Mais la tragédie est encore classique en ce qu'elle défend l'utilité morale du théâtre avec la mise en scène d'un destin individuel exemplaire : à la fin l'ordre triomphe et les normes morales ne sont pas remises en cause. Ce n'est pas le cas pour la comédie où, comme l'explique Christian Biet, le spectateur reste à la fin de la pièce, malgré un retour à l'ordre normal, « en proie au doute sur cette harmonie et sur toute vérité 465  ».

Notes
462.

Biet, juin 1995, p. 18-19.

463.

La comédie reprend les outrances de la tragi-comédie dont elle est l'héritière et qui était le genre nouveau avec la pastorale au début du XVIIe siècle avant Corneille, en réaction à la vieille tragédie.

« Un autre trait marquant du nouveau théâtre [à côté du foisonnement des genres], souligne Annie Ubersfeld, est le goût de l'action, de l'événement brutal avec tous ses excès de sang et d'horreur, ou de sentimentalité déchaînée. » Ubersfeld, 1966, p. 222.

« La recherche de l'intensité des effets de détails, explique de son côté Robert Garapon, se manifeste d'abord par le goût du spectacle pour lui-même [...] Surtout les spectacles violents et propres à faire frémir sont inlassablement prodigués : les duels sur le théâtre sont monnaie courante, de même que les meurtres ou les suicides ; dans plusieurs pièces, le spectateur assiste à des tentatives de viol, à des crises de « furie », c'est-à-dire de folie furieuse, à des préparatifs de supplice.
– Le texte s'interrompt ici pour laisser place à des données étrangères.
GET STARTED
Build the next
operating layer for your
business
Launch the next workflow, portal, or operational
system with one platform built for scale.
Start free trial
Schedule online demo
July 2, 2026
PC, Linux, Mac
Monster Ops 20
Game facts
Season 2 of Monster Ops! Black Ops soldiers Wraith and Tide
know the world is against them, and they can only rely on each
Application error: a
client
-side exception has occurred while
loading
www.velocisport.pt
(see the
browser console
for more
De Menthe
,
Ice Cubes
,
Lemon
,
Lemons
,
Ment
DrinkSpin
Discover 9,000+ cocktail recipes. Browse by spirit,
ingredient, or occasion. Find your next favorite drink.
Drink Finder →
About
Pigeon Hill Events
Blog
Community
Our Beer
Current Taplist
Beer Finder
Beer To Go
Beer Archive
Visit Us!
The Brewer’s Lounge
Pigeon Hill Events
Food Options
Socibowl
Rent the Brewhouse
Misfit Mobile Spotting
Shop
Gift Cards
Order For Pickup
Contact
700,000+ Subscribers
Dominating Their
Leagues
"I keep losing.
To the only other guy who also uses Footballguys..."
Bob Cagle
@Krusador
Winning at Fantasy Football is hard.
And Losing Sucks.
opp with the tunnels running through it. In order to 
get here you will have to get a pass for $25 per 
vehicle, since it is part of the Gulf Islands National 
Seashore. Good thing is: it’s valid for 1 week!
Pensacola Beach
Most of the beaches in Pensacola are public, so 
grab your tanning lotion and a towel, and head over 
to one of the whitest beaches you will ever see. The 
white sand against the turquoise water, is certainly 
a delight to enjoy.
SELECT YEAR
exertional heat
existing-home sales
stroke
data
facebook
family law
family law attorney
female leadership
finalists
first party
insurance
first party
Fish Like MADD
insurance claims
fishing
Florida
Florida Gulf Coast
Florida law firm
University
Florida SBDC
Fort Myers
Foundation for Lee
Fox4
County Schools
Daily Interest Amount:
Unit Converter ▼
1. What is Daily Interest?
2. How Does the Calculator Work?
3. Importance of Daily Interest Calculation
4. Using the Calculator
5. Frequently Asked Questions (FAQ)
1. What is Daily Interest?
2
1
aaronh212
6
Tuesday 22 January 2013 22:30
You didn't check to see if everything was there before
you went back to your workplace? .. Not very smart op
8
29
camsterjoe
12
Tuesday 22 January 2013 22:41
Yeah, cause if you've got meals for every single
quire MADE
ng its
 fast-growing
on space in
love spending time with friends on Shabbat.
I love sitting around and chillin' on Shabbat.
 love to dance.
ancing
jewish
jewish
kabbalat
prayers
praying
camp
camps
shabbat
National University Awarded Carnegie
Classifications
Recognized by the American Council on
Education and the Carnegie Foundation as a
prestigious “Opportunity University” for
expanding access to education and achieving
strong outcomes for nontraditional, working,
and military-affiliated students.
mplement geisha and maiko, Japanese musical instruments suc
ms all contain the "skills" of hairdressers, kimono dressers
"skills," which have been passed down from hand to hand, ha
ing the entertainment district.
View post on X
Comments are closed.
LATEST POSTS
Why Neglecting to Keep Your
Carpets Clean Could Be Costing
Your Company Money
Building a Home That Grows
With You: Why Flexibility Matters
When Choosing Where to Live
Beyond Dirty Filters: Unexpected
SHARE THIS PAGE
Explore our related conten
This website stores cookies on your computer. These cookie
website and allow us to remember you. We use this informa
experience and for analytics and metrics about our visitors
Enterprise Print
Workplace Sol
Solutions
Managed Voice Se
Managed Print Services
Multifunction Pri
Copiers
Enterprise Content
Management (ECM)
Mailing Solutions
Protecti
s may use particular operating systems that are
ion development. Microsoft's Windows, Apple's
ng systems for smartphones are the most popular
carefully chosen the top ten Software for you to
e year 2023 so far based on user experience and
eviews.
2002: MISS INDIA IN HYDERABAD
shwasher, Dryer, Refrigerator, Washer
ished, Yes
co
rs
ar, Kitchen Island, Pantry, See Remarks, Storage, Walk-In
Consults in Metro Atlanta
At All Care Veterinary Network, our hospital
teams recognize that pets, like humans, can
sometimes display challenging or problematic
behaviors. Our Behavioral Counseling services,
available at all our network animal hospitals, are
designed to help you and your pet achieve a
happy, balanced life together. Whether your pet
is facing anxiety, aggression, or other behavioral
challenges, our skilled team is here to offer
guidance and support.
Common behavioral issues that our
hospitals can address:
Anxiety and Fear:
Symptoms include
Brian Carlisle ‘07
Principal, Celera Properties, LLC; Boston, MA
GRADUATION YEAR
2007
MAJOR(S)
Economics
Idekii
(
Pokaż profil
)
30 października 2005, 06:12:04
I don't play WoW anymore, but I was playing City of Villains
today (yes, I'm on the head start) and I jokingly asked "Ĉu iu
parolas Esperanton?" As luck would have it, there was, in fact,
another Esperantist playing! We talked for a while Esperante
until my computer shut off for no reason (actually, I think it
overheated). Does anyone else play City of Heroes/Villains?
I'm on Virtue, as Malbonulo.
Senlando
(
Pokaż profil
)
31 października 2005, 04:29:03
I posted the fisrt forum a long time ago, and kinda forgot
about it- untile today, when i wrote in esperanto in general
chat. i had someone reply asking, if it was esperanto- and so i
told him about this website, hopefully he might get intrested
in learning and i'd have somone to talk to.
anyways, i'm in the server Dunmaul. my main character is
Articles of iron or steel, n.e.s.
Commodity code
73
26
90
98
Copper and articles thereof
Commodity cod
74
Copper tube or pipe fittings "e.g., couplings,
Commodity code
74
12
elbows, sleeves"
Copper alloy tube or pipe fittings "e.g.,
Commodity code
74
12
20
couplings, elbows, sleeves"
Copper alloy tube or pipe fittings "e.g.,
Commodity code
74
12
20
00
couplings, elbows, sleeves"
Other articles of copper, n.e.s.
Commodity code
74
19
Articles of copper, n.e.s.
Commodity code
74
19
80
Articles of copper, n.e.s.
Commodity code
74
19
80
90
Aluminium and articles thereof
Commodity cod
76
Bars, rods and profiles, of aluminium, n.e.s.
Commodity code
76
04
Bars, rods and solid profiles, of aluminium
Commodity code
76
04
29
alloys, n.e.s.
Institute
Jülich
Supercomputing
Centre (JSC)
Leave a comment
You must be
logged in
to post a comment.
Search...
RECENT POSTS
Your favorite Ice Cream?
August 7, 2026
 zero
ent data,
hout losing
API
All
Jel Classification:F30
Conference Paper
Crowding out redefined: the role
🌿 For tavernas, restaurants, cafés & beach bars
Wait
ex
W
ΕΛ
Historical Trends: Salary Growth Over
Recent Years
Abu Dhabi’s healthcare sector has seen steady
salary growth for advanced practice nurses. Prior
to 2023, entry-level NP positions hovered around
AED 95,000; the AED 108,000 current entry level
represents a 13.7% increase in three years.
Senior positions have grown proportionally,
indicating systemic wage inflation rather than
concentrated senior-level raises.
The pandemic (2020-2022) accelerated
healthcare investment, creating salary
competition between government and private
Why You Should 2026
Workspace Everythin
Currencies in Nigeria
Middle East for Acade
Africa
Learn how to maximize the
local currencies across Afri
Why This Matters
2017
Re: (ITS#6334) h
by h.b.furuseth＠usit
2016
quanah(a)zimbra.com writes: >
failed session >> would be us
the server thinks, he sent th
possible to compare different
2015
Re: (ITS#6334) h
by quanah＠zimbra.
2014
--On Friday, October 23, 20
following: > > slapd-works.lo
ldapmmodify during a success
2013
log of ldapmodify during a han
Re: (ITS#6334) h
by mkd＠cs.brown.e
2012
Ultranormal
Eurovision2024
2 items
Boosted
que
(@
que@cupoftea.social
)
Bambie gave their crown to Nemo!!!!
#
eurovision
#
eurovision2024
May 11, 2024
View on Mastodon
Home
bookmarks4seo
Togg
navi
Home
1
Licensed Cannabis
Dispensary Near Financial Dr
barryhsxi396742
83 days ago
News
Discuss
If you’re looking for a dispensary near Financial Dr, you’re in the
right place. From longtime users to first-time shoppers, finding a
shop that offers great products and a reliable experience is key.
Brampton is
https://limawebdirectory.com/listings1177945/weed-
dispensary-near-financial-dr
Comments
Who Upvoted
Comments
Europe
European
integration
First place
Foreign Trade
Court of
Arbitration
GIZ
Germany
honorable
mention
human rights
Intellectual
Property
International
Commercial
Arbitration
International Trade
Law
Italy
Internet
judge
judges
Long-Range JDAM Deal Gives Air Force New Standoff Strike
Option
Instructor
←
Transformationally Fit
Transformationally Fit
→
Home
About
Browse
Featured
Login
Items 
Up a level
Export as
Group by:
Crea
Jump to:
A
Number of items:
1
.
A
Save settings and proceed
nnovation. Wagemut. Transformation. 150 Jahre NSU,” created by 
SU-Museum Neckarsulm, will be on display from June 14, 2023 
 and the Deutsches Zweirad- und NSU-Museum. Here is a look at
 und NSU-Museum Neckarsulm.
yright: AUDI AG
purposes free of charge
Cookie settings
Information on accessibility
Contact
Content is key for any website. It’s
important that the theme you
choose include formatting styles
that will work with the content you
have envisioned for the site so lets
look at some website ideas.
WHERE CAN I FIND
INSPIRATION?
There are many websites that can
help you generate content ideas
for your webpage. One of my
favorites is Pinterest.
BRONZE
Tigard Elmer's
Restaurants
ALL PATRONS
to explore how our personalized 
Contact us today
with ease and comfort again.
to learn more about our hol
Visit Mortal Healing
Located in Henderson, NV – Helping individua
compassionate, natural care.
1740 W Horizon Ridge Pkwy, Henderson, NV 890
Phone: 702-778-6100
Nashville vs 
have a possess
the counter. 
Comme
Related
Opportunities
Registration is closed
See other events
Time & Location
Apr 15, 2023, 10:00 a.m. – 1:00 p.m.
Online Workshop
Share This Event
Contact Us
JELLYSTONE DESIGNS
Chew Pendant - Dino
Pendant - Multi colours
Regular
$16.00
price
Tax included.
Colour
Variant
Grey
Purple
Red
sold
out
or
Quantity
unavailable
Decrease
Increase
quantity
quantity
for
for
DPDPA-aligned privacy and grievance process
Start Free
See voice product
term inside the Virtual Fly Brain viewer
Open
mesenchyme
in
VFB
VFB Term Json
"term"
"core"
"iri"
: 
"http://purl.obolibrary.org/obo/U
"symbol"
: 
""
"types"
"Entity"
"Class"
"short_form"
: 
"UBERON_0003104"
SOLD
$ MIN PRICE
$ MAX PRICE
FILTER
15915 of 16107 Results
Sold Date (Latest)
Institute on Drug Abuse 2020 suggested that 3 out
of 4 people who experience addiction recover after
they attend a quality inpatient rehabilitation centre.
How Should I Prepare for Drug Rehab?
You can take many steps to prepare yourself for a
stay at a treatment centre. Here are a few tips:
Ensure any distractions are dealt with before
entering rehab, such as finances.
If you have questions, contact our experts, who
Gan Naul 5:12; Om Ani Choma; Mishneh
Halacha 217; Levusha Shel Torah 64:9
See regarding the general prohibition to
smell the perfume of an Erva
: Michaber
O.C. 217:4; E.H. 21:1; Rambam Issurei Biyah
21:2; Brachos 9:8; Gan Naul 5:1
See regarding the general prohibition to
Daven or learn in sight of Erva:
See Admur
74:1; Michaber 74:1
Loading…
Cette recherche de l'intensité et de la surprise apparaît aussi dans le choix des personnages portés à la scène : ils sont souvent d'un redoutable violence, habités par une passion démesurée, voire monstrueux : [...] ainsi des amoureux désespérément tendus vers la satisfaction de leur désir, des scélérats qui reculent les bornes de la perfidie, des malheureux victimes de sentiments contre-nature, des héros invincibles et toujours disponibles pour de nouveaux miracles de valeur, des virtuoses de l'énergie et de la force d'âme, ou à l'inverse, des fanfarons et des fous. » Garapon, 1982, p. 24-25.

Robert Garapon définit également le baroque comme outrance ainsi : «Si j'avais à donner une définition de l'art baroque (notion dont on a quelque peu abusé ces dix dernières années), je dirais précisément qu'il consiste en la volonté tenace de donner à chaque élément la plénitude de sa force expressive, dût l'impression produite par l'ensemble perdre de sa puissance et de sa netteté. » Garapon, 1982, p. 24-25.

Voir aussi Robert Garapon, « Le théâtre comique : du baroque au classicisme », XVIIe siècle, 1963, n°20.

464.

Ces règles qui fondent la renaissance de la tragédie, Georges Couton les énumère pour Corneille : 1/La finalité de la tragédie : instruire et régler les mœurs, mais aussi plaire ; 2/Les formes : cinq actes en alexandrin, les récits remplaçant les spectacles ; 3/Les trois unités : unités de lieu, de temps, et d'action ; 4/Le respect des bienséances ; 5/ Le respect du vraisemblable. Couton, 1990, p. 35-49.

465.

« Même la comédie de mœurs du XVIIe siècle, qui s'appliqua à dénoncer les travers sociaux bien plus encore que ne le faisait la comédie de caractère du siècle précédent, ne put proposer une norme finale où tout se terminerait bien sans que rien ne vienne gêner le plaisir des mariages qui clôturent le texte ou le contentement qui consiste à punir les méchants. » Biet, juin 1995, p. 7.